Did I make a mistake trying to help a senior friend?

caringfriend

New Member
I am friends with an 85 year old woman. I was of the impression she had no friends or family. That's how it seemed. I have treated her to lunch, stopped over (with her permission) to drop off a hamburger for her dog and a milkshake for her, just been kind to her all around. And phoned her to see how she is doing.

She has a hard time walking so I would put her wheelchair in my trunk of the car and take her out. She wanted to get out and was happy about it. My mother died in a nursing home so I have compassion for elders. Although this friend does live at home. The last time I saw her she told her she has a sister who takes care of her needs. The sister lives several hours away and is herself a senior.

My friend said "I don't know what I will do if my sister dies". She was confiding in me. I told her to make sure she has a will. I didn't know what else to say. She was saying she was afraid the person who takes care of her dies, so I thought saying "make sure you have a will" was logical because then the will, "will" take care of her. Isn't that what a compassionate friend would say if someone is fearful of being on their own which is what she was telling me? Well, apparently saying that backfired!

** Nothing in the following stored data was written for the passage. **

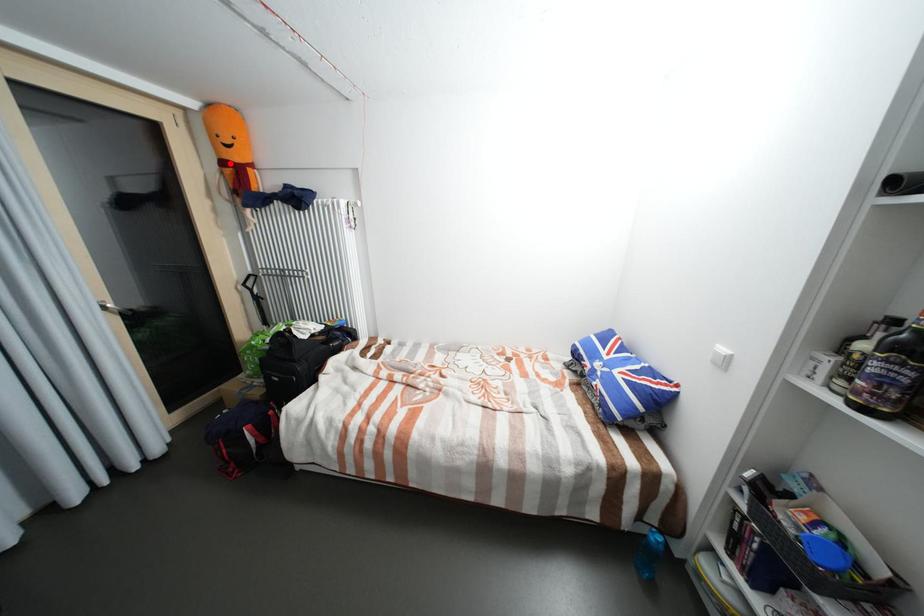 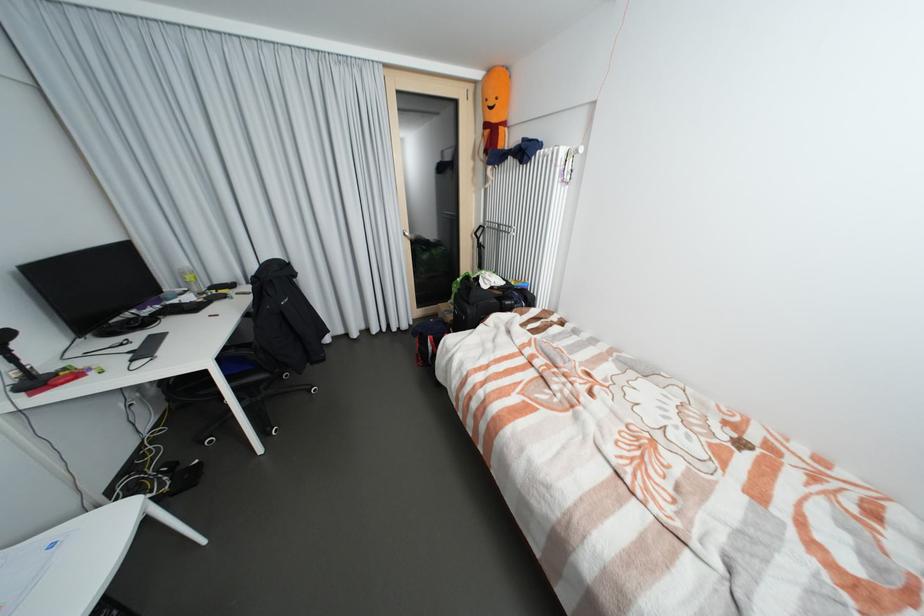 Question: I am providing you with two images of the same scene from different viewpoints. Given a red point in image1, look at the same physical point in image2. Is it:

Choices:
 (A) Closer to the viewpoint
 (B) Farther from the viewpoint

Answer: (A) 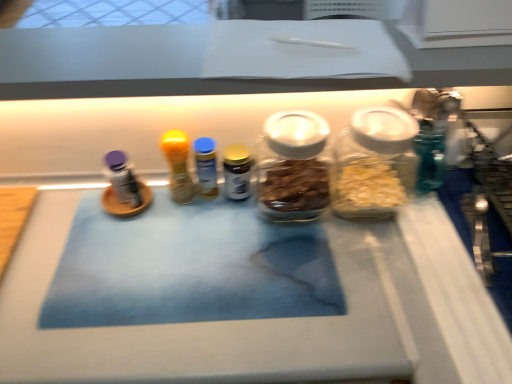 Locate an element on the screen. vacant area to the right of gold metallic spice jar at center, which is counted as the third bottle, starting from the right is located at coordinates (321, 233). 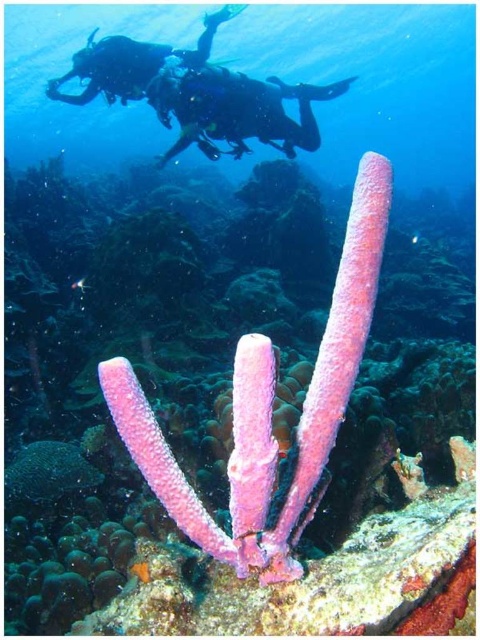 You are a marine biologist diving underwater and want to collect a sample from the pink sponge at center. Given that your sampling tool has a maximum reach of 3 feet, can you safely collect the sample without moving closer?

The pink sponge at center is 3.50 feet away from the viewer, which exceeds the sampling tool reach of 3 feet. Therefore, you cannot collect the sample without moving closer.

You are an underwater photographer aiming to capture a clear shot of both the matte black scuba diver at upper center and the matte black scuba diver at upper left. Considering their sizes in the frame, which diver should you focus on first to ensure they are in focus?

The matte black scuba diver at upper center is much taller than the matte black scuba diver at upper left, so you should focus on the matte black scuba diver at upper center first to ensure proper focus due to its larger size in the frame. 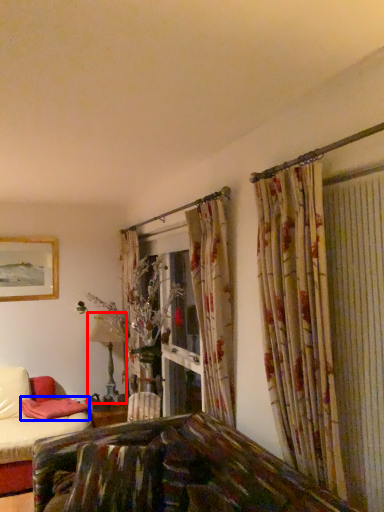 Question: Among these objects, which one is farthest to the camera, table lamp (highlighted by a red box) or pillow (highlighted by a blue box)?

Choices:
 (A) table lamp
 (B) pillow

Answer: (A)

I guess she mentioned it to her sister..(I am not sure what was said) and now I have been "banned" from seeing my friend. I said what I did because she was afraid of being on her own and I thought if she had a will that would protect her from harm. I was misunderstood for sure. And startled by the response.
 

I don't know what the sister was thinking but for sure I wasn't suggesting I be in the will. Thanks Pepper! I am going to move on from this. No way am I a scammer. Just the opposite. I was trying to protect my friend!
 

I think you gave a normal response from a caring person and your friend probably presented what you said wrong. I bet your friend misses your help.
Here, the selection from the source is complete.